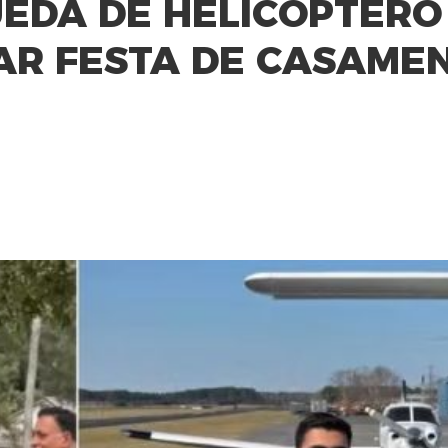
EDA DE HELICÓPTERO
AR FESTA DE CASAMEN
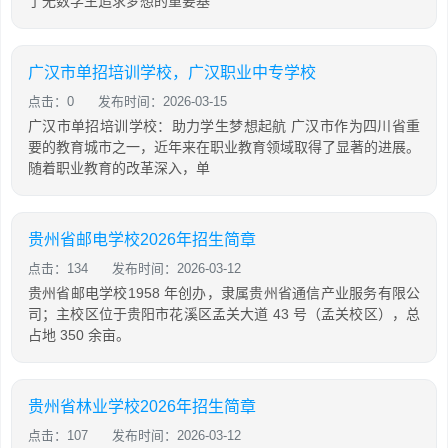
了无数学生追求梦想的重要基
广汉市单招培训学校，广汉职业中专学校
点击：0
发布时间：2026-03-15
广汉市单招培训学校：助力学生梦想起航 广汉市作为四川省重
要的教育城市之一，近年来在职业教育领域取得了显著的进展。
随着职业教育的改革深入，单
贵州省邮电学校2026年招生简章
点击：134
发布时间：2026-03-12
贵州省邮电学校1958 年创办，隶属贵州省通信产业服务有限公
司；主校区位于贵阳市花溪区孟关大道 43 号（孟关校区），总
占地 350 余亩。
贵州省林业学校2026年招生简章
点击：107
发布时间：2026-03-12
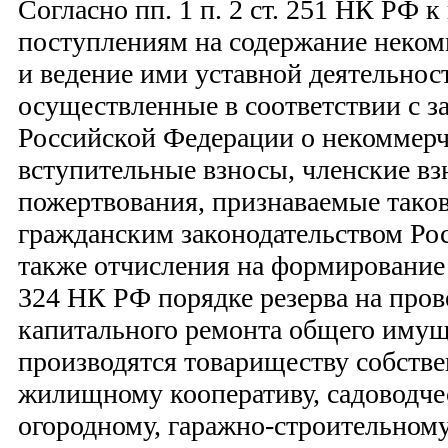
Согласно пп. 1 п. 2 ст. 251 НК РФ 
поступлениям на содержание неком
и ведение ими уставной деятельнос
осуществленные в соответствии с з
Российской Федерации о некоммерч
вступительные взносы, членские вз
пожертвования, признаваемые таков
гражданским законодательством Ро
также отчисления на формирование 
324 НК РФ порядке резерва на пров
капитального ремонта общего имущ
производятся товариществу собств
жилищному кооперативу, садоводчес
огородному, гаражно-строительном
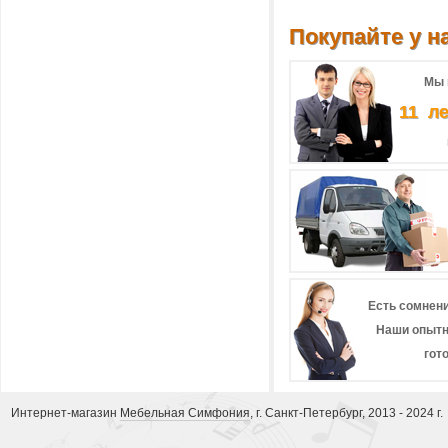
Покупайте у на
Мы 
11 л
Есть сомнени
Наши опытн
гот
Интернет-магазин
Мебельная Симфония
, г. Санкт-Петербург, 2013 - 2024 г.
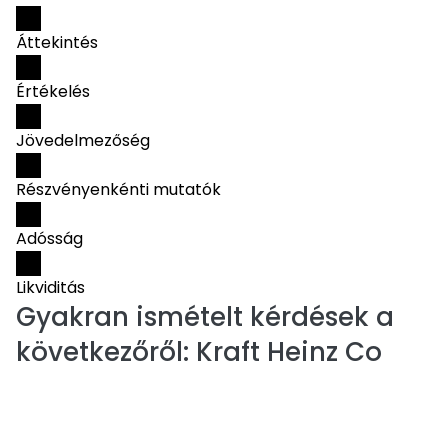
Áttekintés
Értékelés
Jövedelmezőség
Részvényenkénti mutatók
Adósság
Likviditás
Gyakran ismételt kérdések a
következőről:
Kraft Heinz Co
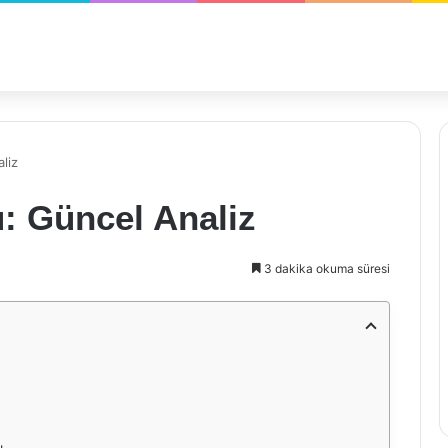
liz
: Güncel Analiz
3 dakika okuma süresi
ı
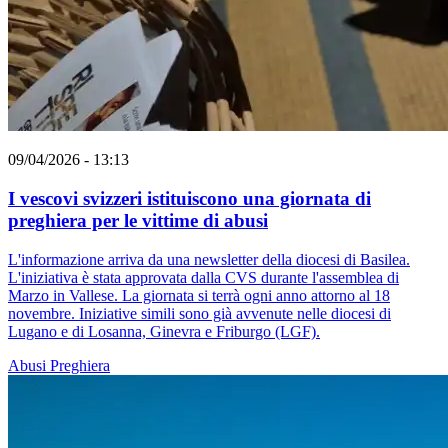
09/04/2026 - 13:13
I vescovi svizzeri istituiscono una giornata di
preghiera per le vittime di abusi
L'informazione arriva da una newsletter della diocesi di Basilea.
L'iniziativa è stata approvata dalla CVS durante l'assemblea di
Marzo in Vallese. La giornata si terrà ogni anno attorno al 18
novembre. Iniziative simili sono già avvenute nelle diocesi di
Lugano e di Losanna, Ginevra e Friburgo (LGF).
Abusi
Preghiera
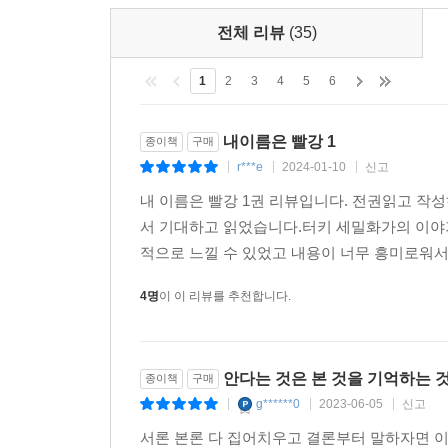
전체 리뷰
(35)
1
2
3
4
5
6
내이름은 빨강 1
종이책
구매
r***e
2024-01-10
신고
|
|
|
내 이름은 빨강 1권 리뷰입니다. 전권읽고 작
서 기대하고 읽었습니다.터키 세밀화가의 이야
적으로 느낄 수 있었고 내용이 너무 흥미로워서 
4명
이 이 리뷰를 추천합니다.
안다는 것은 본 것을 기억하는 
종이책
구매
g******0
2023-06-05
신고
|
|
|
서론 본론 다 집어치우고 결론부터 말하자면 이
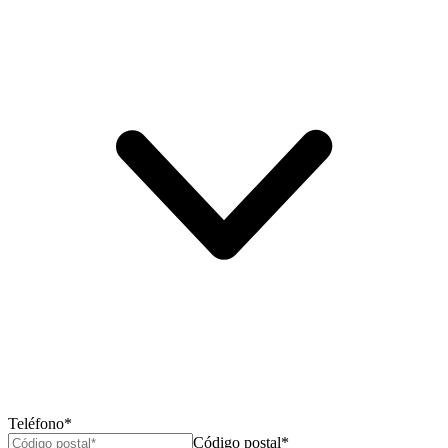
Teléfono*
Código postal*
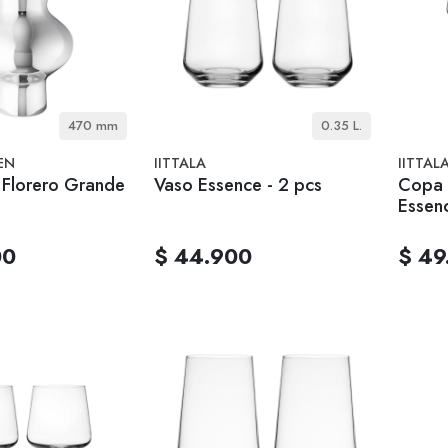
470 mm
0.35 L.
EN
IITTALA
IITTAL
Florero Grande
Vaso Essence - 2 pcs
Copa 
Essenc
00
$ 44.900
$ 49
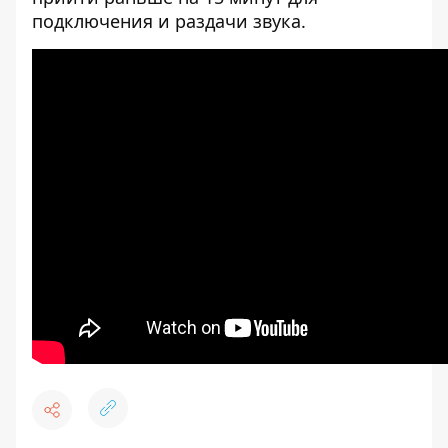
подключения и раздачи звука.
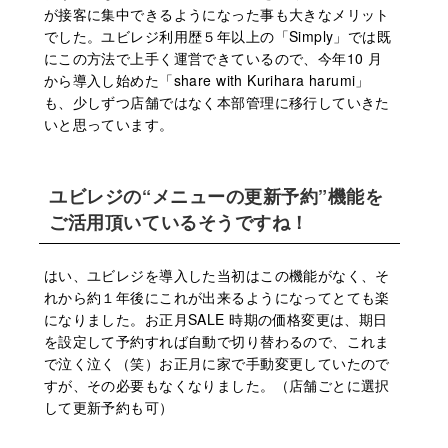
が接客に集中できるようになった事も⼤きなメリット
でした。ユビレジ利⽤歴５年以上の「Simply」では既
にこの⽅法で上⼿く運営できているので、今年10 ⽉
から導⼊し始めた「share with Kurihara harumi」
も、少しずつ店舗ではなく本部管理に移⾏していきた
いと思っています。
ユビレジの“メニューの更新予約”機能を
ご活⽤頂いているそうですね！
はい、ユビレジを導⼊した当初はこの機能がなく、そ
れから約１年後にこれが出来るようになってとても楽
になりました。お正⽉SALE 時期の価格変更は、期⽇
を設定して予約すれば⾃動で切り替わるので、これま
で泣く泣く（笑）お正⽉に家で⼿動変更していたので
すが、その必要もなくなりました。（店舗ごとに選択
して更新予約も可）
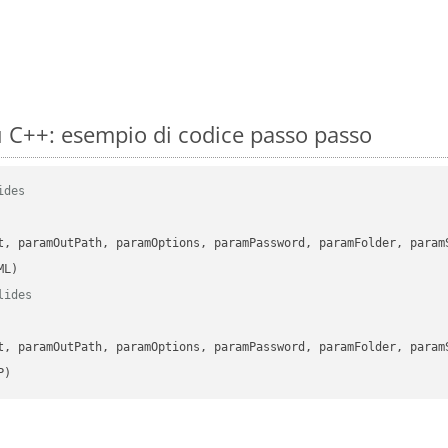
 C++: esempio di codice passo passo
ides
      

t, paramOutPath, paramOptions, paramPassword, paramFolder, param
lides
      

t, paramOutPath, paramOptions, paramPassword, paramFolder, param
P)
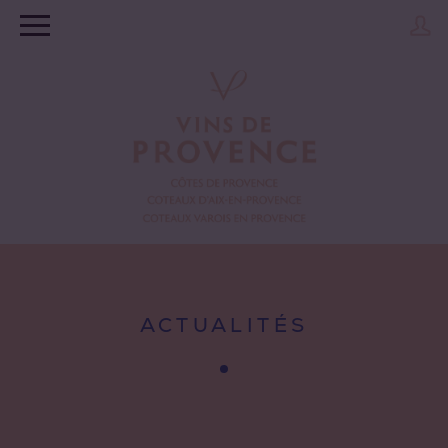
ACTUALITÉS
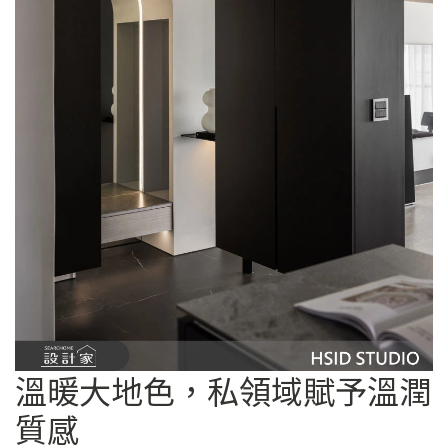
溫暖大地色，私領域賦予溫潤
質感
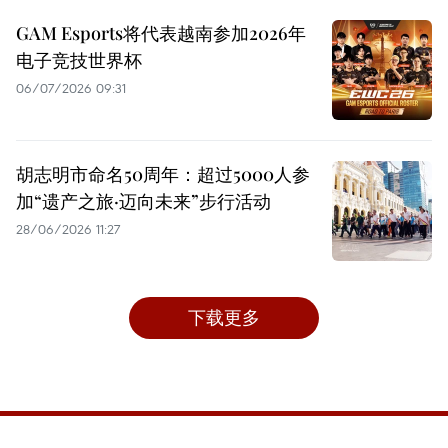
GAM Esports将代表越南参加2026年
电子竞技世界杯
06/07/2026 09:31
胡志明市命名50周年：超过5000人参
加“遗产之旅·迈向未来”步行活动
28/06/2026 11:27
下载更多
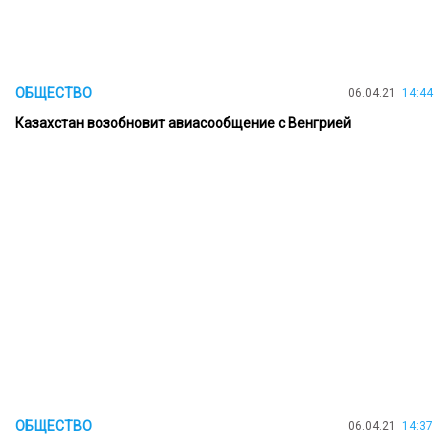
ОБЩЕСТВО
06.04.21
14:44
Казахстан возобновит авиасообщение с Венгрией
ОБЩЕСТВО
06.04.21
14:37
***
Activity: The line with "капитального ремонта общего имущ" ends the range, and the first line of the data begins it; repeat exactly those lines and nothing more, omitting pictures.

Exercise solution:
EDA DE HELICÓPTERO
AR FESTA DE CASAMEN
了无数学生追求梦想的重要基
广汉市单招培训学校，广汉职业中专学校
点击：0
发布时间：2026-03-15
广汉市单招培训学校：助力学生梦想起航 广汉市作为四川省重
要的教育城市之一，近年来在职业教育领域取得了显著的进展。
随着职业教育的改革深入，单
贵州省邮电学校2026年招生简章
点击：134
发布时间：2026-03-12
贵州省邮电学校1958 年创办，隶属贵州省通信产业服务有限公
司；主校区位于贵阳市花溪区孟关大道 43 号（孟关校区），总
占地 350 余亩。
贵州省林业学校2026年招生简章
点击：107
发布时间：2026-03-12
Согласно пп. 1 п. 2 ст. 251 НК РФ 
поступлениям на содержание неком
и ведение ими уставной деятельнос
осуществленные в соответствии с з
Российской Федерации о некоммерч
вступительные взносы, членские вз
пожертвования, признаваемые таков
гражданским законодательством Ро
также отчисления на формирование 
324 НК РФ порядке резерва на пров
капитального ремонта общего имущ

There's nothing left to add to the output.